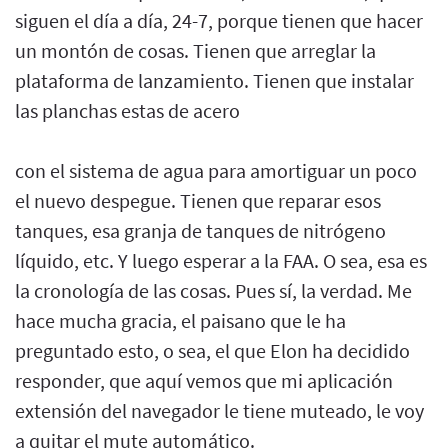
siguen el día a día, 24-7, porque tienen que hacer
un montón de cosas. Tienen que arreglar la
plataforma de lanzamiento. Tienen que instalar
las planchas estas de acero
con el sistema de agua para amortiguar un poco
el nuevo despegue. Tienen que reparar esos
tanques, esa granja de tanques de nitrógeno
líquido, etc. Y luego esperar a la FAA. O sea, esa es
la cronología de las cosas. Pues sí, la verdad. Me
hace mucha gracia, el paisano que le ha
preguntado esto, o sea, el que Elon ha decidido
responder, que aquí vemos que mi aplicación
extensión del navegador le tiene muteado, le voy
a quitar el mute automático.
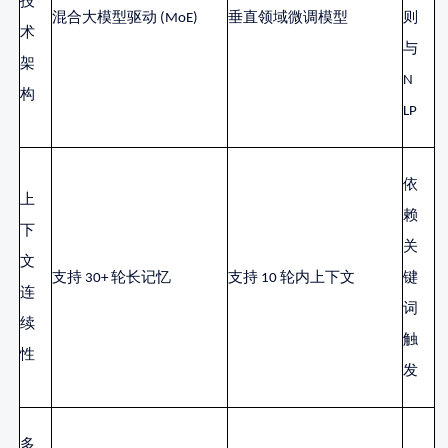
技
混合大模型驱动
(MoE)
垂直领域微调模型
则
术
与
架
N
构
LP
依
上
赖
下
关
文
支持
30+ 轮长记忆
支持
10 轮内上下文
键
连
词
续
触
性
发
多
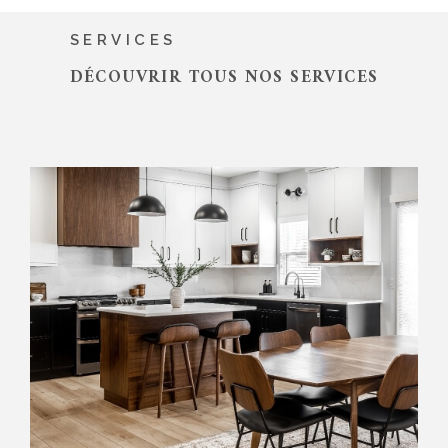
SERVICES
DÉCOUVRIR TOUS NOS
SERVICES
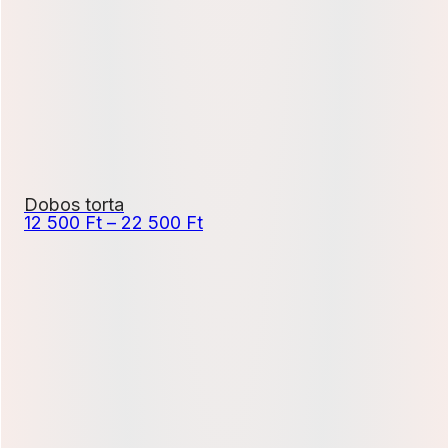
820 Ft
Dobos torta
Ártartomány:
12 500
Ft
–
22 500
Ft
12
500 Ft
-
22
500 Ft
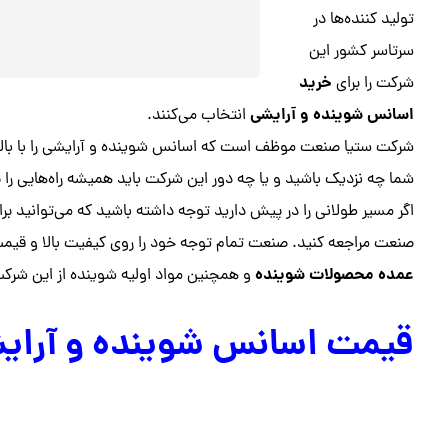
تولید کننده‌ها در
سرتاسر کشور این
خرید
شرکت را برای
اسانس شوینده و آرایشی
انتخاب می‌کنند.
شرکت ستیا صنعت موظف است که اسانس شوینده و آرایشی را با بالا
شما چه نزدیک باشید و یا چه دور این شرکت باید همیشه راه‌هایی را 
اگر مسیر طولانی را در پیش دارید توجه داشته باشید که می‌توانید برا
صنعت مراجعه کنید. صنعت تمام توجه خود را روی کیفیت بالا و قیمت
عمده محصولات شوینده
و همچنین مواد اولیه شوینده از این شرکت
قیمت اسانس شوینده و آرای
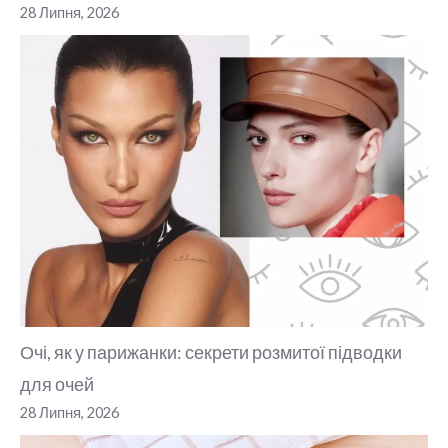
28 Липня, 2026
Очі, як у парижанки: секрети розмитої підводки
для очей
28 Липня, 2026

.....

• REQUIRED ACTION: Using the entries above, tally every line that holds the word "cosas". Answer with that number only.

• OUTPUT OF THE TASK: 2